WHAT YOU NEED TO DO:
Word for word, copy out the data below, omitting pictures.

DATA FOR THIS TASK:

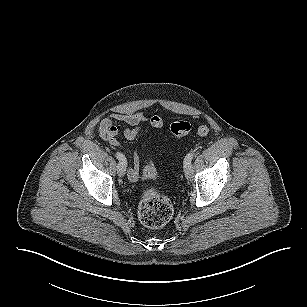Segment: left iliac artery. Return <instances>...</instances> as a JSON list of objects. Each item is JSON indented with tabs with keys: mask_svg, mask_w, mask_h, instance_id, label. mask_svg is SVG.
<instances>
[{
	"mask_svg": "<svg viewBox=\"0 0 307 307\" xmlns=\"http://www.w3.org/2000/svg\"><path fill=\"white\" fill-rule=\"evenodd\" d=\"M193 157H194V153H193V152H190V153H188V154L185 156V158H184V167L187 166V165H189V164L191 163Z\"/></svg>",
	"mask_w": 307,
	"mask_h": 307,
	"instance_id": "44dca946",
	"label": "left iliac artery"
}]
</instances>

EXERCISE ANSWER:
Segment: left iliac artery. Return <instances>...</instances> as a JSON list of objects. Each item is JSON indented with tabs with keys: mask_svg, mask_w, mask_h, instance_id, label. mask_svg is SVG.
<instances>
[{
	"mask_svg": "<svg viewBox=\"0 0 307 307\" xmlns=\"http://www.w3.org/2000/svg\"><path fill=\"white\" fill-rule=\"evenodd\" d=\"M193 157H194V153H193V152H190V153H188V154L185 156V158H184V167L187 166V165H189V164L191 163Z\"/></svg>",
	"mask_w": 307,
	"mask_h": 307,
	"instance_id": "44dca946",
	"label": "left iliac artery"
}]
</instances>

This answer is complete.